Stored data —
--*--
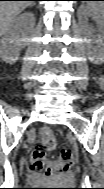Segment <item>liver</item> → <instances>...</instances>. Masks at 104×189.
<instances>
[{
  "label": "liver",
  "mask_w": 104,
  "mask_h": 189,
  "mask_svg": "<svg viewBox=\"0 0 104 189\" xmlns=\"http://www.w3.org/2000/svg\"><path fill=\"white\" fill-rule=\"evenodd\" d=\"M30 1H1L0 2V33L4 35L10 28L12 21L27 6Z\"/></svg>",
  "instance_id": "obj_1"
}]
</instances>
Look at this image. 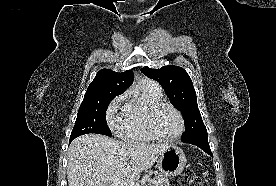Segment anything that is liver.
<instances>
[{
    "instance_id": "6515ba94",
    "label": "liver",
    "mask_w": 276,
    "mask_h": 186,
    "mask_svg": "<svg viewBox=\"0 0 276 186\" xmlns=\"http://www.w3.org/2000/svg\"><path fill=\"white\" fill-rule=\"evenodd\" d=\"M170 146L118 141L98 134L79 136L67 153L68 186H111L113 179L135 182Z\"/></svg>"
}]
</instances>
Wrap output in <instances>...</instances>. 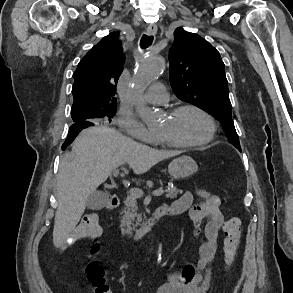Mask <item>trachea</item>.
<instances>
[{"label": "trachea", "instance_id": "obj_1", "mask_svg": "<svg viewBox=\"0 0 293 293\" xmlns=\"http://www.w3.org/2000/svg\"><path fill=\"white\" fill-rule=\"evenodd\" d=\"M153 42V36L143 35L140 40V46L143 49L148 48Z\"/></svg>", "mask_w": 293, "mask_h": 293}]
</instances>
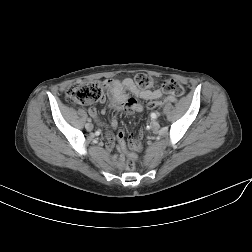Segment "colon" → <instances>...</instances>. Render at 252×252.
<instances>
[{
    "instance_id": "colon-1",
    "label": "colon",
    "mask_w": 252,
    "mask_h": 252,
    "mask_svg": "<svg viewBox=\"0 0 252 252\" xmlns=\"http://www.w3.org/2000/svg\"><path fill=\"white\" fill-rule=\"evenodd\" d=\"M134 83L138 88L148 89L154 82L153 78L146 73H138L134 77ZM161 90L173 96H181L184 92L183 86L175 79L165 80L160 85ZM67 97L71 102L85 103L89 101L102 100L104 97L102 86L99 82H80L69 88ZM160 105L159 102H150L147 107L153 109ZM142 136L139 133H132L130 137V144L134 149L141 147L140 139ZM126 169L131 171L134 168V160L132 155H128L125 163Z\"/></svg>"
}]
</instances>
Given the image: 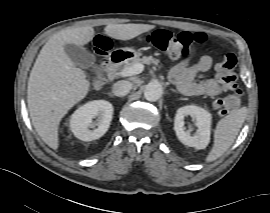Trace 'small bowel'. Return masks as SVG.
Returning a JSON list of instances; mask_svg holds the SVG:
<instances>
[{"label": "small bowel", "mask_w": 270, "mask_h": 213, "mask_svg": "<svg viewBox=\"0 0 270 213\" xmlns=\"http://www.w3.org/2000/svg\"><path fill=\"white\" fill-rule=\"evenodd\" d=\"M211 67L212 59L209 56H202L197 63L192 65L185 59L171 68L169 76L184 95L214 96L221 92V86L216 79L204 75V72Z\"/></svg>", "instance_id": "1"}]
</instances>
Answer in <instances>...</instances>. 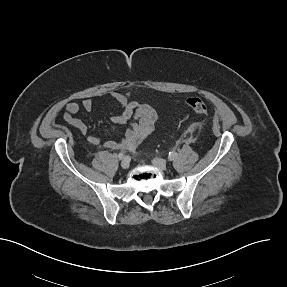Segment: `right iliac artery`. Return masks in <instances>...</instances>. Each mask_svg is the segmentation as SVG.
I'll return each mask as SVG.
<instances>
[{"mask_svg": "<svg viewBox=\"0 0 287 287\" xmlns=\"http://www.w3.org/2000/svg\"><path fill=\"white\" fill-rule=\"evenodd\" d=\"M124 157H125L124 153H119L118 158H119L120 160L124 159Z\"/></svg>", "mask_w": 287, "mask_h": 287, "instance_id": "1", "label": "right iliac artery"}]
</instances>
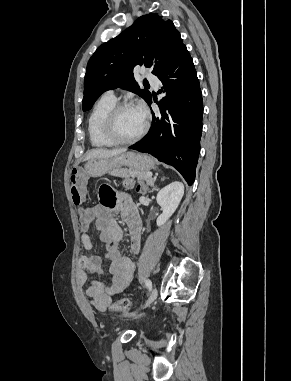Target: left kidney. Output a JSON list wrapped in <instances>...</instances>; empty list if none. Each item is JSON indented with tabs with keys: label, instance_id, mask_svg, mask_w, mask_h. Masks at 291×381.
<instances>
[{
	"label": "left kidney",
	"instance_id": "5707ae66",
	"mask_svg": "<svg viewBox=\"0 0 291 381\" xmlns=\"http://www.w3.org/2000/svg\"><path fill=\"white\" fill-rule=\"evenodd\" d=\"M184 195V185L174 181L162 188L157 194V203L162 208V214L157 218V226H162L177 209Z\"/></svg>",
	"mask_w": 291,
	"mask_h": 381
}]
</instances>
--*--
The lines from the one containing "Target: left kidney." through the last line of the records are what you should copy, word for word and nothing else, with pictures left out.

OUTPUT —
Target: left kidney. Output a JSON list wrapped in <instances>...</instances>; empty list if none. Each item is JSON indented with tabs with keys: label, instance_id, mask_svg, mask_w, mask_h. Masks at 291×381.
<instances>
[{
	"label": "left kidney",
	"instance_id": "5707ae66",
	"mask_svg": "<svg viewBox=\"0 0 291 381\" xmlns=\"http://www.w3.org/2000/svg\"><path fill=\"white\" fill-rule=\"evenodd\" d=\"M184 195V185L174 181L162 188L157 194V203L162 208V214L157 218V226H162L177 209Z\"/></svg>",
	"mask_w": 291,
	"mask_h": 381
}]
</instances>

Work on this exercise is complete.